La Chine dévoile BioflexBot, un bras robotique 3,5 fois plus extensible qu'une main humaine pour les espaces confinés
Des chercheurs chinois ont présenté BioflexBot, une main robotique capable d'enfiler une aiguille d'acupuncture, de manipuler une pipette de laboratoire et de dévisser un bouchon de bouteille en tournant près de quatre fois plus loin qu'une main humaine, sans reproduire l'anatomie complexe de la main biologique. Développé par une équipe dirigée par Yingtian Li, aujourd'hui à la Chinese University of Hong Kong à Shenzhen, le prototype repose sur un ressort en spirale enfermé dans une coque de contrainte et actionné par de l'air comprimé, avec seulement deux entrées pneumatiques pour produire pincement, rotation, crochetage et préhension. Lors des essais, la main a manipulé une aiguille d'acupuncture, transféré du liquide à la pipette, ouvert un bouchon de bouteille avec une amplitude de rotation quasi quadruplée par rapport à une main humaine, et saisi des objets jusqu'à 13 fois plus grands que ceux gérés par des systèmes robotiques comparables. Sa course d'extension et de contraction atteint 3,5 fois celle d'une main humaine. Trois démonstrations ont validé son usage pratique : inspection de pales d'aéroréacteur, intégration sur une plateforme humanoïde pour des tâches du quotidien, et manipulation d'équipements délicats lors d'une expérience de chimie. L'étude a été publiée dans la revue Advanced Science.

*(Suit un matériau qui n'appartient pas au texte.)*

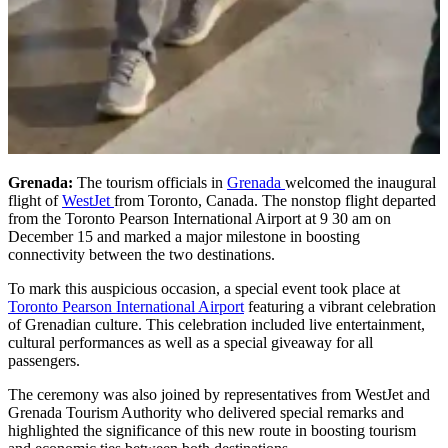
Grenada:
The tourism officials in
Grenada
welcomed the inaugural
flight of
WestJet
from Toronto, Canada. The nonstop flight departed
from the Toronto Pearson International Airport at 9 30 am on
December 15 and marked a major milestone in boosting
connectivity between the two destinations.
To mark this auspicious occasion, a special event took place at
Toronto Pearson International Airport
featuring a vibrant celebration
of Grenadian culture. This celebration included live entertainment,
cultural performances as well as a special giveaway for all
passengers.
The ceremony was also joined by representatives from WestJet and
Grenada Tourism Authority who delivered special remarks and
highlighted the significance of this new route in boosting tourism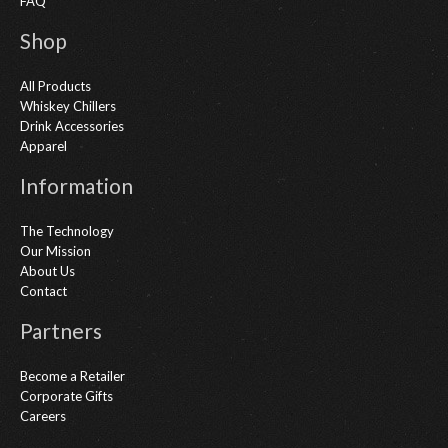
FAQ
Shop
All Products
Whiskey Chillers
Drink Accessories
Apparel
Information
The Technology
Our Mission
About Us
Contact
Partners
Become a Retailer
Corporate Gifts
Careers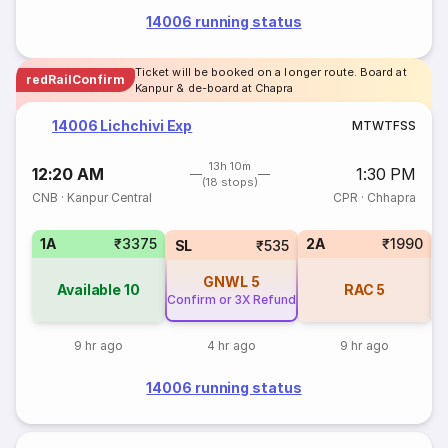
14006 running status
Ticket will be booked on a longer route. Board at
redRailConfirm
Kanpur & de-board at Chapra
14006 Lichchivi Exp
M
T
W
T
F
S
S
13h 10m
12:20 AM
1:30 PM
(18 stops)
CNB
·
Kanpur Central
CPR
·
Chhapra
1A
₹3375
2A
₹1990
SL
₹535
GNWL
5
Available
10
RAC
5
Confirm or 3X Refund
9 hr ago
4 hr ago
9 hr ago
14006 running status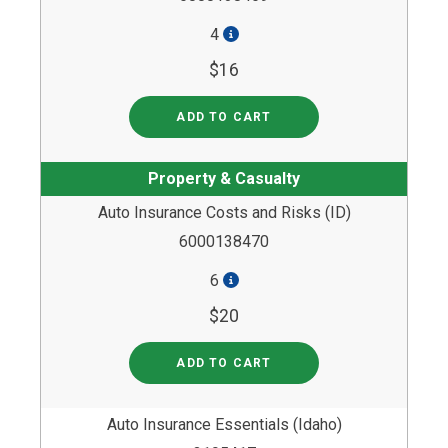
4
$16
ADD TO CART
Property & Casualty
Auto Insurance Costs and Risks (ID)
6000138470
6
$20
ADD TO CART
Auto Insurance Essentials (Idaho)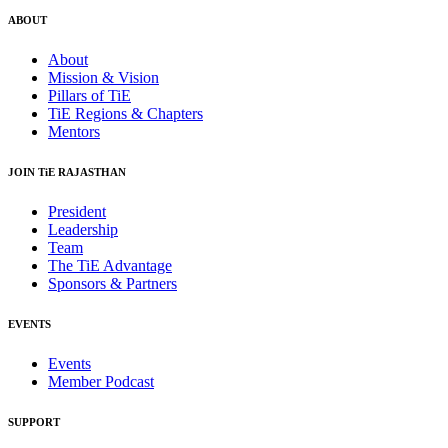
ABOUT
About
Mission & Vision
Pillars of TiE
TiE Regions & Chapters
Mentors
JOIN TiE RAJASTHAN
President
Leadership
Team
The TiE Advantage
Sponsors & Partners
EVENTS
Events
Member Podcast
SUPPORT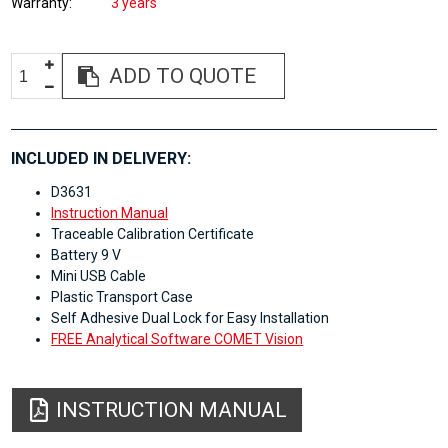
Warranty
3 years
ADD TO QUOTE
INCLUDED IN DELIVERY:
D3631
Instruction Manual
Traceable Calibration Certificate
Battery 9 V
Mini USB Cable
Plastic Transport Case
Self Adhesive Dual Lock for Easy Installation
FREE Analytical Software COMET Vision
INSTRUCTION MANUAL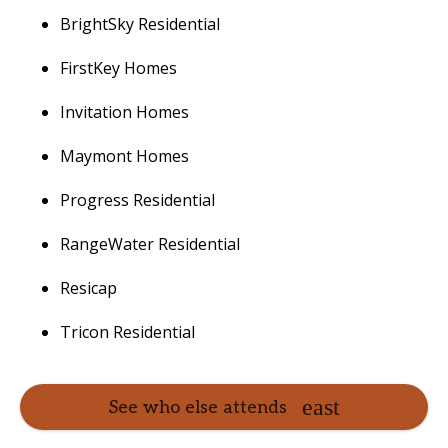
BrightSky Residential
FirstKey Homes
Invitation Homes
Maymont Homes
Progress Residential
RangeWater Residential
Resicap
Tricon Residential
See who else attends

Cette approche, qui recrée les mouvements essentiels de la main plutôt que sa forme, tranche avec la tendance dominante en robotique dextre consistant à répliquer doigts, articulations, tendons et muscles biologiques, une complexité mécanique qui alourdit les coûts et complique le contrôle. En réduisant l'actionnement à deux entrées pneumatiques, BioflexBot promet une intégration plus simple et moins coûteuse sur des plateformes existantes, un argument qui parle directement aux intégrateurs et décideurs industriels cherchant à équiper des robots humanoïdes ou des bras manipulateurs sans multiplier moteurs et boucles de contrôle. Sa capacité à saisir des objets de tailles très variées et à opérer dans des espaces confinés grâce à son allongement accru ouvre des cas d'usage concrets en maintenance aéronautique, en laboratoire et en environnements dangereux, là où les pinces industrielles classiques échouent. Le dispositif reste toutefois un prototype de laboratoire : les démonstrations, bien que variées, restent contrôlées, et l'écart avec un déploiement industriel autonome n'est pas comblé.
Le projet illustre une piste alternative face à des décennies de recherche en préhension robotique centrées sur l'imitation biomécanique de la main humaine, une voie jugée coûteuse et difficile à faire passer à l'échelle. En misant sur ce que les auteurs appellent l'intelligence structurelle et physique du matériau lui-même plutôt que sur la multiplication des actionneurs, l'équipe s'inscrit dans un mouvement plus large vers des organes de préhension simplifiés, low-cost, pensés pour équiper la vague de robots humanoïdes en développement en Chine. La prochaine étape annoncée par les chercheurs consiste à transformer ce mécanisme passif en une plateforme entièrement automatisée, capable de percevoir son environnement, de sélectionner elle-même les mouvements adaptés et d'exécuter des tâches complexes sans supervision humaine continue, une condition nécessaire avant tout déploiement réel hors du laboratoire.